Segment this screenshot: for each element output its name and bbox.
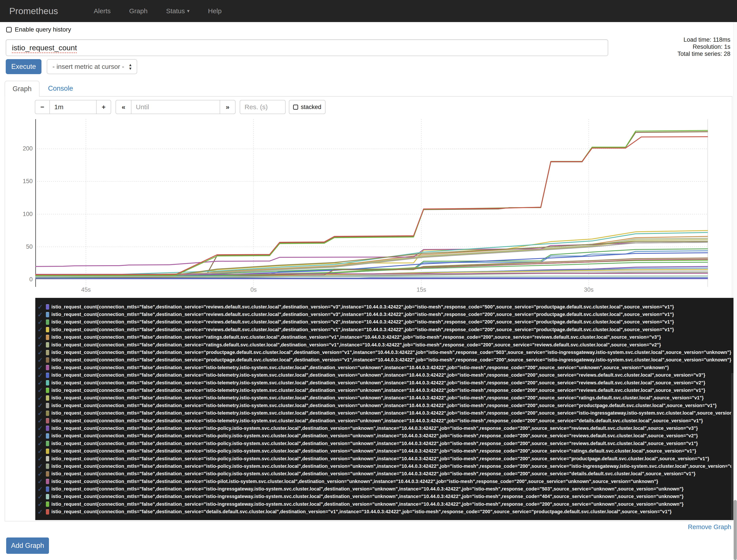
check-icon[interactable]: ✓	[38, 349, 46, 356]
legend-item[interactable]: ✓istio_request_count{connection_mtls="fa…	[38, 478, 734, 485]
check-icon[interactable]: ✓	[38, 432, 46, 440]
check-icon[interactable]: ✓	[38, 462, 46, 470]
legend-item[interactable]: ✓istio_request_count{connection_mtls="fa…	[38, 311, 734, 318]
series-line[interactable]	[35, 276, 708, 277]
range-increase-button[interactable]: +	[96, 100, 111, 114]
legend-item[interactable]: ✓istio_request_count{connection_mtls="fa…	[38, 394, 734, 402]
check-icon[interactable]: ✓	[38, 493, 46, 500]
legend-item[interactable]: ✓istio_request_count{connection_mtls="fa…	[38, 470, 734, 478]
page-scrollbar-thumb[interactable]	[734, 500, 737, 560]
y-tick-label: 0	[8, 276, 33, 283]
stacked-toggle[interactable]: stacked	[289, 100, 326, 114]
check-icon[interactable]: ✓	[38, 447, 46, 455]
legend-item[interactable]: ✓istio_request_count{connection_mtls="fa…	[38, 379, 734, 387]
legend-scrollbar[interactable]	[731, 373, 733, 520]
legend-item[interactable]: ✓istio_request_count{connection_mtls="fa…	[38, 440, 734, 447]
until-input[interactable]: Until	[131, 100, 220, 114]
series-label: istio_request_count{connection_mtls="fal…	[51, 327, 674, 333]
legend-item[interactable]: ✓istio_request_count{connection_mtls="fa…	[38, 356, 734, 364]
legend-item[interactable]: ✓istio_request_count{connection_mtls="fa…	[38, 417, 734, 425]
query-input[interactable]: istio_request_count	[6, 39, 608, 56]
nav-item-status[interactable]: Status▾	[157, 7, 199, 15]
check-icon[interactable]: ✓	[38, 379, 46, 387]
nav-item-help[interactable]: Help	[199, 7, 231, 15]
y-tick-label: 50	[8, 243, 33, 250]
check-icon[interactable]: ✓	[38, 326, 46, 333]
navbar: Prometheus AlertsGraphStatus▾Help	[0, 0, 737, 22]
check-icon[interactable]: ✓	[38, 387, 46, 394]
legend-item[interactable]: ✓istio_request_count{connection_mtls="fa…	[38, 508, 734, 516]
query-history-toggle[interactable]: Enable query history	[6, 26, 71, 33]
tab-graph[interactable]: Graph	[5, 81, 39, 97]
legend-item[interactable]: ✓istio_request_count{connection_mtls="fa…	[38, 462, 734, 470]
series-line[interactable]	[35, 278, 708, 278]
check-icon[interactable]: ✓	[38, 364, 46, 371]
legend-item[interactable]: ✓istio_request_count{connection_mtls="fa…	[38, 402, 734, 409]
add-graph-button[interactable]: Add Graph	[6, 537, 49, 554]
range-input[interactable]: 1m	[49, 100, 97, 114]
remove-graph-link[interactable]: Remove Graph	[688, 523, 731, 531]
legend-item[interactable]: ✓istio_request_count{connection_mtls="fa…	[38, 409, 734, 417]
nav-item-alerts[interactable]: Alerts	[84, 7, 120, 15]
series-label: istio_request_count{connection_mtls="fal…	[51, 448, 696, 454]
legend-item[interactable]: ✓istio_request_count{connection_mtls="fa…	[38, 372, 734, 379]
time-back-button[interactable]: «	[116, 100, 131, 114]
check-icon[interactable]: ✓	[38, 470, 46, 478]
check-icon[interactable]: ✓	[38, 500, 46, 508]
check-icon[interactable]: ✓	[38, 318, 46, 326]
tab-console[interactable]: Console	[41, 81, 81, 97]
check-icon[interactable]: ✓	[38, 334, 46, 341]
insert-metric-select[interactable]: - insert metric at cursor - ▴▾	[47, 59, 137, 74]
legend-item[interactable]: ✓istio_request_count{connection_mtls="fa…	[38, 334, 734, 341]
check-icon[interactable]: ✓	[38, 425, 46, 432]
insert-metric-value: - insert metric at cursor -	[53, 63, 124, 70]
nav-item-graph[interactable]: Graph	[120, 7, 157, 15]
execute-button[interactable]: Execute	[6, 59, 41, 74]
check-icon[interactable]: ✓	[38, 417, 46, 425]
legend-item[interactable]: ✓istio_request_count{connection_mtls="fa…	[38, 447, 734, 455]
check-icon[interactable]: ✓	[38, 455, 46, 462]
checkbox-icon[interactable]	[6, 27, 12, 32]
check-icon[interactable]: ✓	[38, 394, 46, 402]
check-icon[interactable]: ✓	[38, 356, 46, 364]
range-decrease-button[interactable]: −	[35, 100, 50, 114]
check-icon[interactable]: ✓	[38, 402, 46, 409]
legend-item[interactable]: ✓istio_request_count{connection_mtls="fa…	[38, 493, 734, 500]
check-icon[interactable]: ✓	[38, 341, 46, 349]
series-color-swatch	[46, 395, 49, 401]
legend-item[interactable]: ✓istio_request_count{connection_mtls="fa…	[38, 341, 734, 349]
legend-item[interactable]: ✓istio_request_count{connection_mtls="fa…	[38, 425, 734, 432]
series-label: istio_request_count{connection_mtls="fal…	[51, 403, 717, 408]
query-history-label: Enable query history	[15, 26, 71, 33]
legend-item[interactable]: ✓istio_request_count{connection_mtls="fa…	[38, 485, 734, 493]
series-line[interactable]	[35, 132, 708, 275]
legend-item[interactable]: ✓istio_request_count{connection_mtls="fa…	[38, 500, 734, 508]
legend-item[interactable]: ✓istio_request_count{connection_mtls="fa…	[38, 364, 734, 371]
check-icon[interactable]: ✓	[38, 303, 46, 311]
series-line[interactable]	[35, 279, 708, 279]
check-icon[interactable]: ✓	[38, 485, 46, 493]
series-color-swatch	[46, 350, 49, 355]
resolution-input[interactable]: Res. (s)	[240, 100, 286, 114]
legend-item[interactable]: ✓istio_request_count{connection_mtls="fa…	[38, 349, 734, 356]
check-icon[interactable]: ✓	[38, 440, 46, 447]
check-icon[interactable]: ✓	[38, 508, 46, 516]
check-icon[interactable]: ✓	[38, 478, 46, 485]
check-icon[interactable]: ✓	[38, 311, 46, 318]
brand-prometheus[interactable]: Prometheus	[9, 6, 58, 16]
legend-item[interactable]: ✓istio_request_count{connection_mtls="fa…	[38, 326, 734, 333]
time-forward-button[interactable]: »	[220, 100, 236, 114]
legend-item[interactable]: ✓istio_request_count{connection_mtls="fa…	[38, 455, 734, 462]
graph-canvas[interactable]	[35, 119, 708, 287]
legend-item[interactable]: ✓istio_request_count{connection_mtls="fa…	[38, 303, 734, 311]
check-icon[interactable]: ✓	[38, 410, 46, 417]
legend-item[interactable]: ✓istio_request_count{connection_mtls="fa…	[38, 318, 734, 326]
stacked-label: stacked	[301, 104, 321, 111]
tab-bar: Graph Console	[5, 80, 732, 97]
legend-item[interactable]: ✓istio_request_count{connection_mtls="fa…	[38, 432, 734, 440]
stacked-checkbox-icon[interactable]	[293, 105, 298, 110]
series-label: istio_request_count{connection_mtls="fal…	[51, 304, 674, 310]
legend-item[interactable]: ✓istio_request_count{connection_mtls="fa…	[38, 387, 734, 394]
check-icon[interactable]: ✓	[38, 372, 46, 379]
page-scrollbar-track[interactable]	[733, 22, 737, 560]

****************************************

WORK INSTRUCTIONS: Copy out each line of the records where the word "tick" appears.

ANSWER BELOW:
y-tick-label: 0	[8, 276, 33, 283]
y-tick-label: 50	[8, 243, 33, 250]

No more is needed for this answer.